**Exercise brief:** Identify each line below containing the string "como" and copy it.

===== Data shown =====

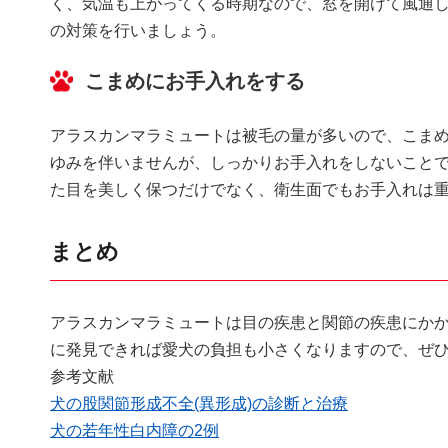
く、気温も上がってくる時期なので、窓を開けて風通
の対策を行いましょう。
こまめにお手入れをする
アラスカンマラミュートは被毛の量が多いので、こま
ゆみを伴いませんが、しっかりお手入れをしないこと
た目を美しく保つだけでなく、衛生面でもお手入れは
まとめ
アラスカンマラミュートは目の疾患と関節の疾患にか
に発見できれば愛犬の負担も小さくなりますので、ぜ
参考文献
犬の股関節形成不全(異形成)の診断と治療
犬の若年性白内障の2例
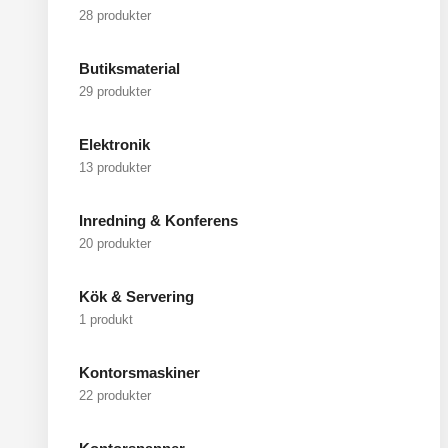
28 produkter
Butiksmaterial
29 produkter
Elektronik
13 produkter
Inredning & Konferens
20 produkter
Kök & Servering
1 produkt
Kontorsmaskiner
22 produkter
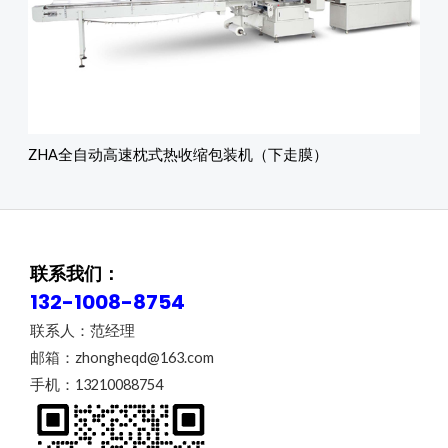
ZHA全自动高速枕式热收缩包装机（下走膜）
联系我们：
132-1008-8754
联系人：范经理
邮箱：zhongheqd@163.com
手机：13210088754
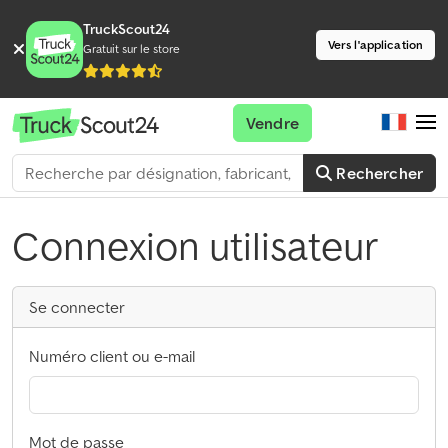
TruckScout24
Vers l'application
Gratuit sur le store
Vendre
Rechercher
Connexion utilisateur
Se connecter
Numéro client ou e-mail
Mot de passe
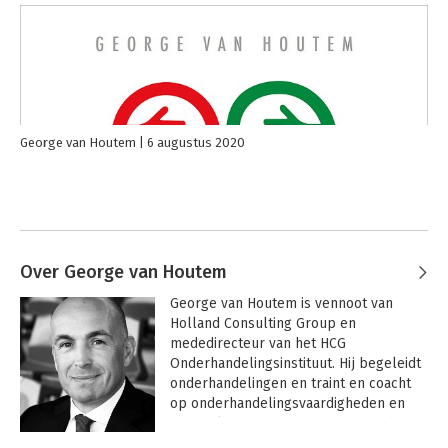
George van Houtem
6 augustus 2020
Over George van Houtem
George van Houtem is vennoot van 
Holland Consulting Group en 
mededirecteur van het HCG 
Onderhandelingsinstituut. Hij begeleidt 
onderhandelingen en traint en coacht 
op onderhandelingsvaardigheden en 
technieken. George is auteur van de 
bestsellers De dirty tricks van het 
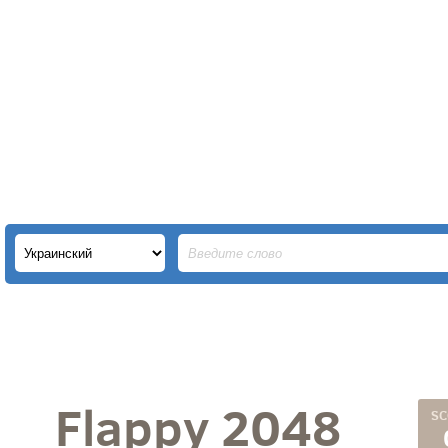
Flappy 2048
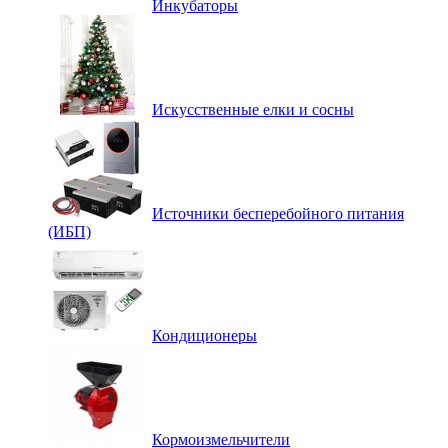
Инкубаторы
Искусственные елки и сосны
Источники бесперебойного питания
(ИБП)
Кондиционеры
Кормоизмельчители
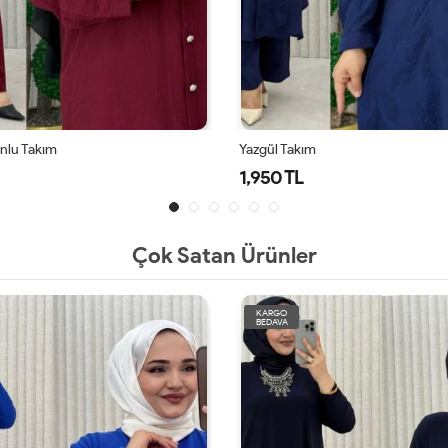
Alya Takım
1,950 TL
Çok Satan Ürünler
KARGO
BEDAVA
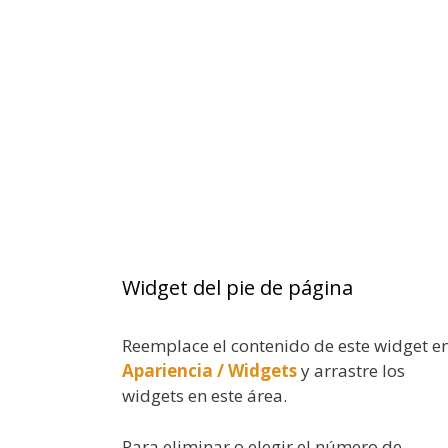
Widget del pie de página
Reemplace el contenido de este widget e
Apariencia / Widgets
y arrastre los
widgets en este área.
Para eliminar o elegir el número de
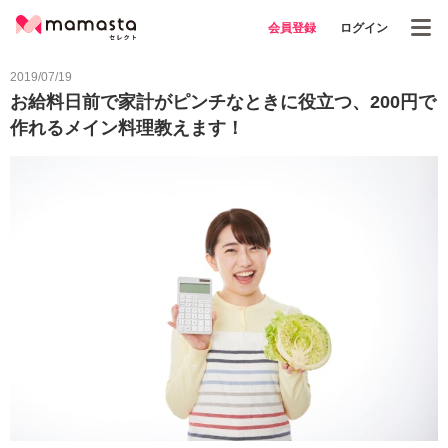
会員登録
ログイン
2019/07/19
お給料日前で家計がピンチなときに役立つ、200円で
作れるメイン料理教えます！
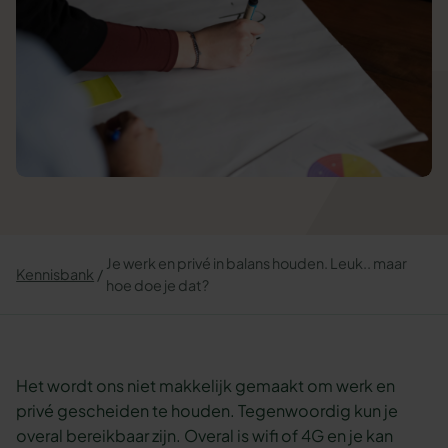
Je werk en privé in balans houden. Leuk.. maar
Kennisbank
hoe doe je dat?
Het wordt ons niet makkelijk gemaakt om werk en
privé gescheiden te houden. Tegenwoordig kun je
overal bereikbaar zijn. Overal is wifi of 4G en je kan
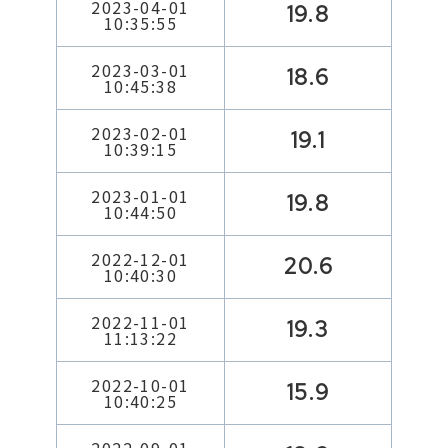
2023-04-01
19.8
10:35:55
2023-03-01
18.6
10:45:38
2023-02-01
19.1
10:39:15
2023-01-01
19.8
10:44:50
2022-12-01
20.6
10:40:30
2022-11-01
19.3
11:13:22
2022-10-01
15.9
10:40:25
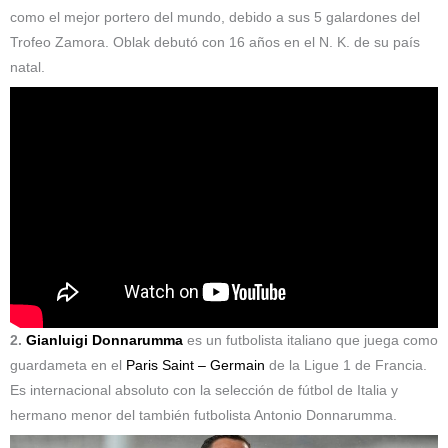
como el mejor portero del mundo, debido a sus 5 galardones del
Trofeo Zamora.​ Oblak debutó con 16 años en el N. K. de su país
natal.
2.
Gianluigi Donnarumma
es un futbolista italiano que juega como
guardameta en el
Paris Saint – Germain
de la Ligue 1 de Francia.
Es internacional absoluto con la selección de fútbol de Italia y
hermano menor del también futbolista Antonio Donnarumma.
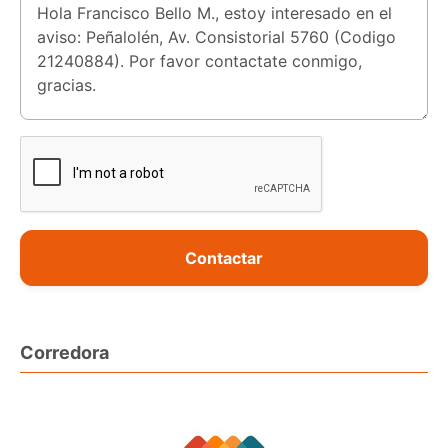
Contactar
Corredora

=====
===== Data shown =====

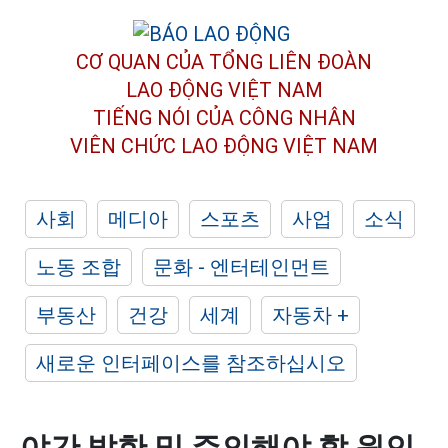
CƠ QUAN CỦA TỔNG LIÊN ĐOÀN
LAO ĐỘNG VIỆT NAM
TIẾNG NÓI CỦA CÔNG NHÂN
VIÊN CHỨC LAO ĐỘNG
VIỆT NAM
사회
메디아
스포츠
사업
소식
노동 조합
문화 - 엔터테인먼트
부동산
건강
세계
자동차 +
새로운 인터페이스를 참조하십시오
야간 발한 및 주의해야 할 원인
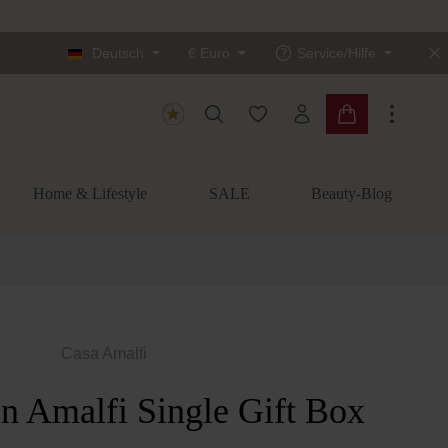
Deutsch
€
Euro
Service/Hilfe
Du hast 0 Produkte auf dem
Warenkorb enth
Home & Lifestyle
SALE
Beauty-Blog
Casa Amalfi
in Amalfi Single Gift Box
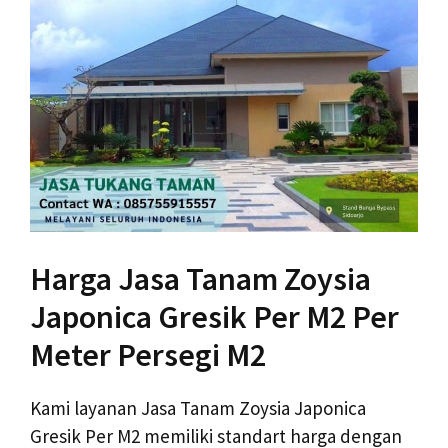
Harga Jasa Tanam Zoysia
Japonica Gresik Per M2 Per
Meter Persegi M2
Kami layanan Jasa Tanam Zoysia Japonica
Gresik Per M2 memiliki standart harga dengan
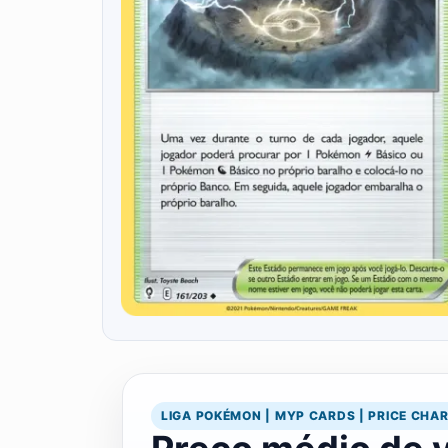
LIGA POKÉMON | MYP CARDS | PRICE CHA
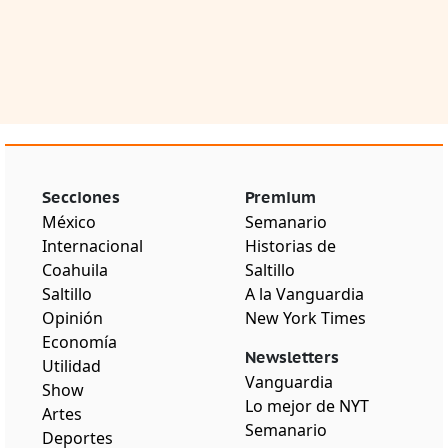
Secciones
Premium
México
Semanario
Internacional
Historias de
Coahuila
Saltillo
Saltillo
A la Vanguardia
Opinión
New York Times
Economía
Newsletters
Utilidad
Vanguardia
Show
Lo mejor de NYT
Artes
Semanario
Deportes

=====
===== Data shown =====

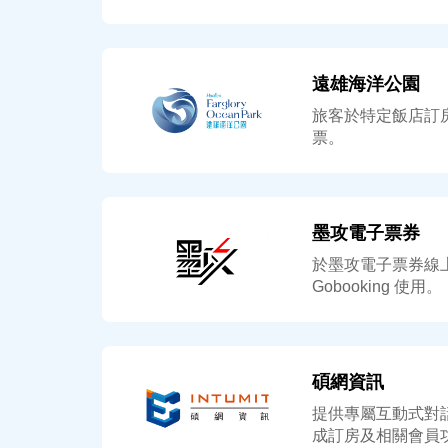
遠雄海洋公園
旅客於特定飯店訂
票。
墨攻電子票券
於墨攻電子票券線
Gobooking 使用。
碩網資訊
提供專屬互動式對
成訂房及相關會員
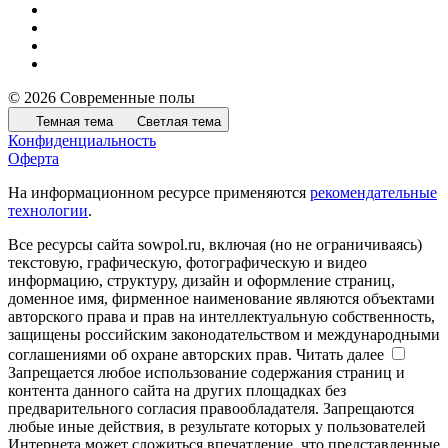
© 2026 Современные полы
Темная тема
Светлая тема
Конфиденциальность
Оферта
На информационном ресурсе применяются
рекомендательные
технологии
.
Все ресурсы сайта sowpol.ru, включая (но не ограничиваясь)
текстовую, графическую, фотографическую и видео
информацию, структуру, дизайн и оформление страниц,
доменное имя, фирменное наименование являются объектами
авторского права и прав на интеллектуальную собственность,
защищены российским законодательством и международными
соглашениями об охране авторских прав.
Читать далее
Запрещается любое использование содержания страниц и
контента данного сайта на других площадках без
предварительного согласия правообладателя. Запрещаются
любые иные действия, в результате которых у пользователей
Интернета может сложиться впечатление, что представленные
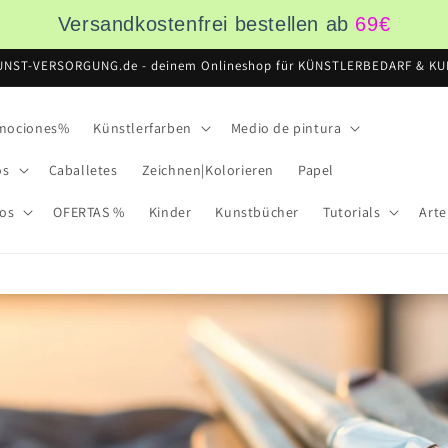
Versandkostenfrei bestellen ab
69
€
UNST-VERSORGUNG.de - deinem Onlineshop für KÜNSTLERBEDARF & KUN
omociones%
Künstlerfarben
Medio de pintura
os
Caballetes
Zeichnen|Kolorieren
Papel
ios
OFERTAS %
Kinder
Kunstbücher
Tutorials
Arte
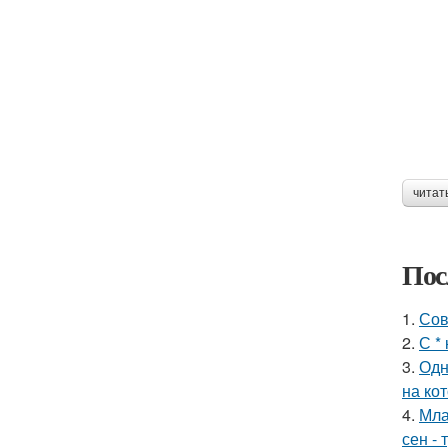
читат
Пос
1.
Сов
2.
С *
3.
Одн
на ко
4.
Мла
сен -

=====

**The answer:**
como el mejor portero del mundo, debido a sus 5 galardones del
es un futbolista italiano que juega como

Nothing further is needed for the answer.